◆ **Brief**
Give back every record word for word, keeping the pictures out.

◆ **Available data**
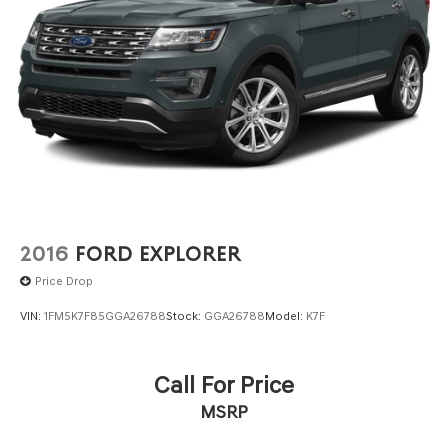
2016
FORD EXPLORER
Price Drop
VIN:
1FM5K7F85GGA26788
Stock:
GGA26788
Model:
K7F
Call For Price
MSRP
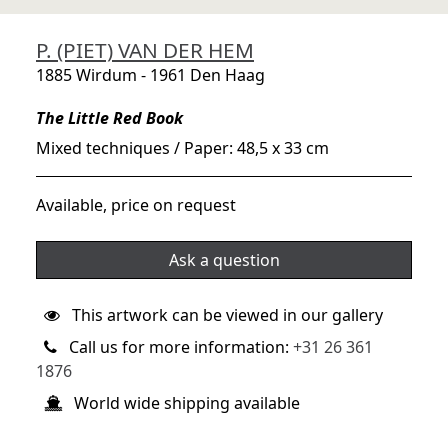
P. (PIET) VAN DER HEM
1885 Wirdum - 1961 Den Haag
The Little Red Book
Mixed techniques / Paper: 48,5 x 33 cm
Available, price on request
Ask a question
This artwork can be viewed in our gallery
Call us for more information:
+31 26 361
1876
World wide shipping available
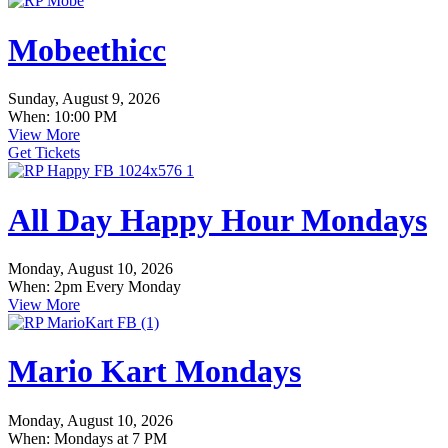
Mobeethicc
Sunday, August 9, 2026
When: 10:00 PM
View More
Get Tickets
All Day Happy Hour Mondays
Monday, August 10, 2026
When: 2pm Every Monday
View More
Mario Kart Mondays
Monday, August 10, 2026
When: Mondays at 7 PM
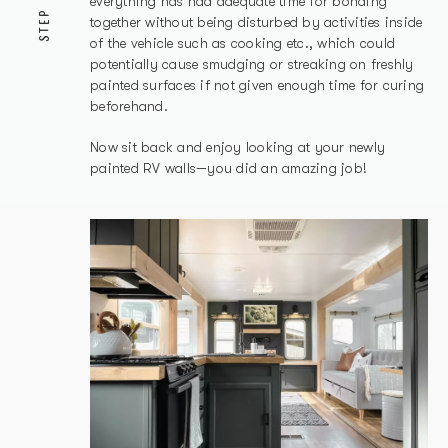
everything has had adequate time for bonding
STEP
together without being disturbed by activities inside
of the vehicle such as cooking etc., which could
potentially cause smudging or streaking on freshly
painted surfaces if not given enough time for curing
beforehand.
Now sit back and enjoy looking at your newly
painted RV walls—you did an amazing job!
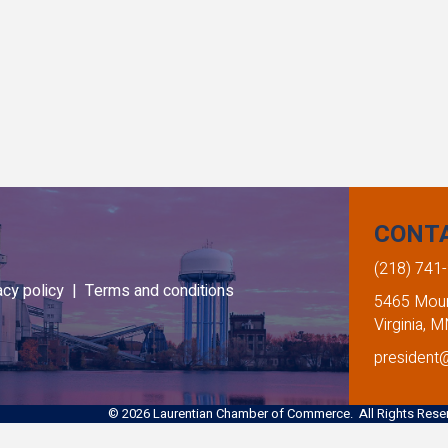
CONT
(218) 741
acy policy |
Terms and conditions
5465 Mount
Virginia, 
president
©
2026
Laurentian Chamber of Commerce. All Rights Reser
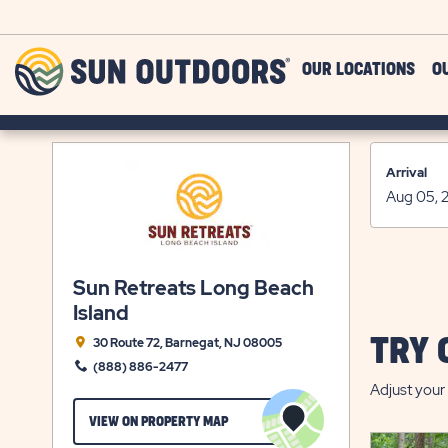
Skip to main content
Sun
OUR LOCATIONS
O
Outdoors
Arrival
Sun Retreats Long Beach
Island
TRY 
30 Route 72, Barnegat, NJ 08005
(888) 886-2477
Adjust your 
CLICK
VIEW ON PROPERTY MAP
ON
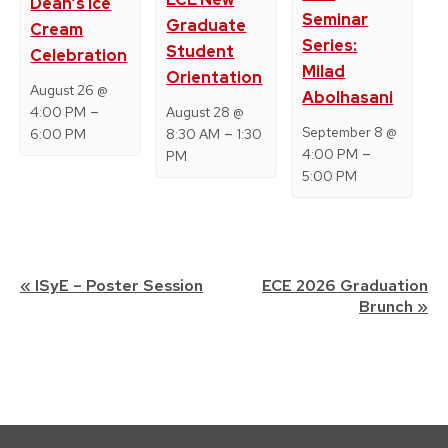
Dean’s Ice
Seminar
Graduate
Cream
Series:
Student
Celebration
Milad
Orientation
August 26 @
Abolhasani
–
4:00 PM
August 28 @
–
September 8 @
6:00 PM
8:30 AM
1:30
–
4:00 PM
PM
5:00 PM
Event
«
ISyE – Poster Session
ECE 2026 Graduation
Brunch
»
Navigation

◆ **Answer box**
2016
FORD EXPLORER
Price Drop
VIN:
1FM5K7F85GGA26788
Stock:
GGA26788
Model:
K7F
Call For Price
MSRP
P. (PIET) VAN DER HEM
1885 Wirdum - 1961 Den Haag
The Little Red Book
Mixed techniques / Paper: 48,5 x 33 cm
Available, price on request
Ask a question
This artwork can be viewed in our gallery
Call us for more information:
+31 26 361
1876
World wide shipping available
Mobeethicc
Sunday, August 9, 2026
When: 10:00 PM
View More
Get Tickets
All Day Happy Hour Mondays
Monday, August 10, 2026
When: 2pm Every Monday
View More
Mario Kart Mondays
Monday, August 10, 2026
When: Mondays at 7 PM
everything has had adequate time for bonding
STEP
together without being disturbed by activities inside
of the vehicle such as cooking etc., which could
potentially cause smudging or streaking on freshly
painted surfaces if not given enough time for curing
beforehand.
Now sit back and enjoy looking at your newly
painted RV walls—you did an amazing job!
CONT
(218) 741
acy policy |
Terms and conditions
5465 Mount
Virginia, 
president
©
2026
Laurentian Chamber of Commerce. All Rights Reser
Skip to main content
Sun
OUR LOCATIONS
O
Outdoors
Arrival
Sun Retreats Long Beach
Island
TRY 
30 Route 72, Barnegat, NJ 08005
(888) 886-2477
Adjust your 
CLICK
VIEW ON PROPERTY MAP
ON
Dean’s Ice
Seminar
Graduate
Cream
Series:
Student
Celebration
Milad
Orientation
August 26 @
Abolhasani
–
4:00 PM
August 28 @
–
September 8 @
6:00 PM
8:30 AM
1:30
–
4:00 PM
PM
5:00 PM
Event
«
ISyE – Poster Session
ECE 2026 Graduation
Brunch
»
Navigation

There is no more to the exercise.